#### Instructions to follow
Repeat the listing exactly. The images do not belong in the copy.

========================

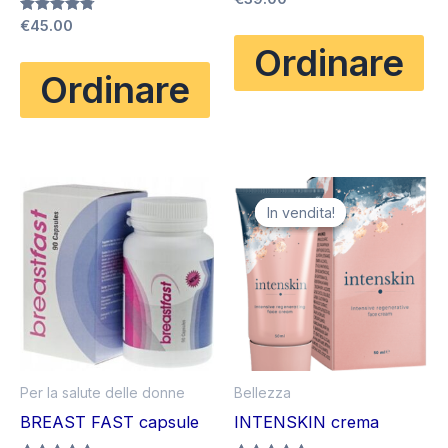
4.83
Valutato
€
45.00
su 5
4.75
Ordinare
su 5
Ordinare
In vendita!
In vendita!
Per la salute delle donne
Bellezza
BREAST FAST capsule
INTENSKIN crema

========================

#### Worked solution
4.83
Valutato
€
45.00
su 5
4.75
Ordinare
su 5
Ordinare
In vendita!
In vendita!
Per la salute delle donne
Bellezza
BREAST FAST capsule
INTENSKIN crema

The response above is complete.